Este aparente paradoxo merece de facto explicação mais detalhada. A eleição do Presidente por sufrágio universal apenas se justificou, como foi dito, por dois motivos. Em primeiro lugar, a pretensão de excluir do "monopólio" partidário da representação democrática a escolha do Presidente da República. Embora os partidos políticos não estejam impedidos de promover e apoiar os candidatos da sua preferência, a iniciativa das candidaturas apenas depende da vontade de um mínimo de 7500 eleitores (artigo 122.0º da Constituição) e pode ser candidato a Presidente qualquer cidadão maior de 35 anos, desde que possua, originariamente, a nacionalidade portuguesa (n.° 1 do artigo 124.0 da CRP).

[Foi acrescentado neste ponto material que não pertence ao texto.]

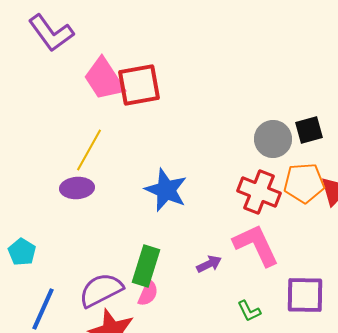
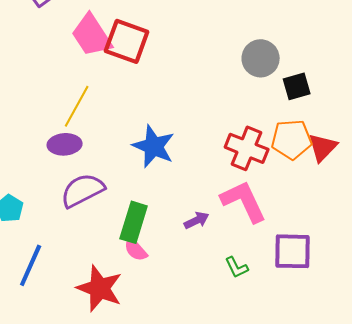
red square: (139, 85) -> (127, 41), turned 30
gray circle: (273, 139) -> (261, 58), moved
purple semicircle: (101, 290) -> (83, 190), moved
pink semicircle: (148, 293) -> (136, 249), turned 116

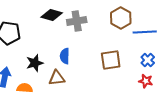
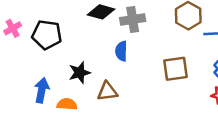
blue semicircle: (65, 56) -> (121, 51), moved

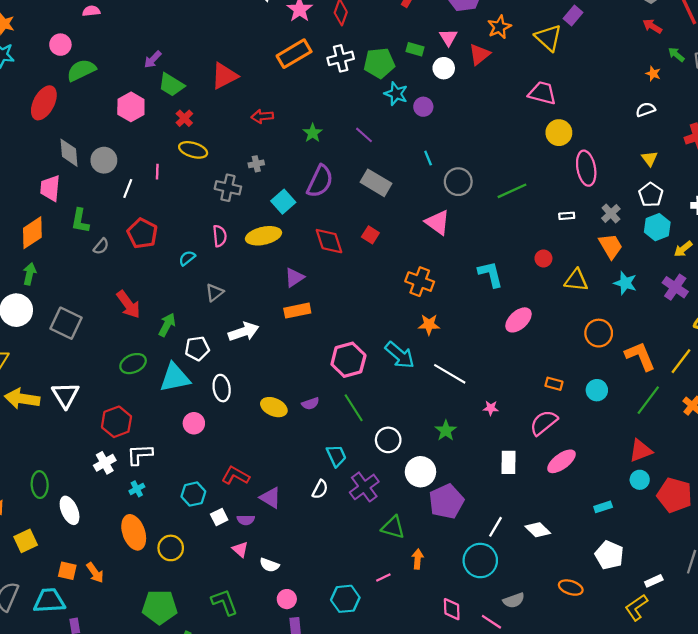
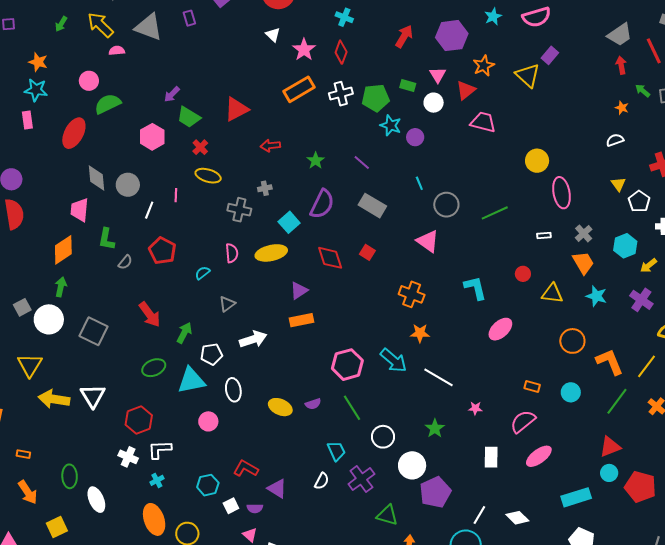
red arrow: (652, 26) -> (621, 65), turned 48
pink trapezoid: (542, 93) -> (483, 122), moved
white pentagon: (651, 195) -> (639, 201), moved
white cross: (105, 463) -> (128, 457), turned -36
cyan rectangle: (603, 507) -> (576, 497), size x1.8

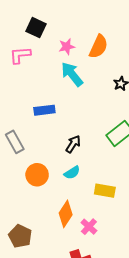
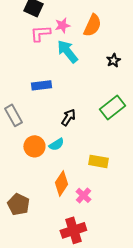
pink L-shape: (20, 55) -> (40, 33), moved
cyan semicircle: (72, 173) -> (56, 144), moved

Em segundo lugar, foi aqui determinante o preconceito ancestral de que os partidos políticos estão fatalmente condenados à mesquinhez e ao sectarismo. Um preconceito, enfim, que ignora a evidência antropológica de que, em democracia, representantes e representados tendem a partilhar as mesmas virtudes e defeitos. Com tais motivações, somos obrigados a concluir que aquilo que o preconceito encobre é apenas uma arcaica desconfiança face à democracia, ao pluralismo político e à transparência dos procedimentos que lhe são inerentes: no essencial, o confronto normal de ideias e propostas e a regra de decisão por maioria - um "homem", um voto.
A estes dois preconceitos que ainda hoje subsistem (alimentados pelas próprias forças partidárias que, infelizmente, tudo têm feito para preservar a sua atualidade!...) acrescia um terceiro motivo de ordem prática: a necessidade de arranjar uma fórmula que prevenisse previsíveis sobressaltos no delicado processo de transição da fase de legitimidade "revolucionária" do Movimento das Forças Armadas para uma democracia "civil" mediada pelos partidos políticos e perfilhada pela Constituição de 1976. Isso não iria impedir a reeleição de um Presidente militar - o general Ramalho Eanes - em 1981, mas o problema ficou definitivamente ultrapassado com a vitória de Mário Soares nas eleições presidenciais de 1986 e nem o resultado surpreendente obtido pelo PRD nas eleições legislativas de 1985 - um partido populista de inspiração presidencial, criado em nome da ética e com um destino fruste - conseguiu travar a inelutável evolução parlamentar do regime.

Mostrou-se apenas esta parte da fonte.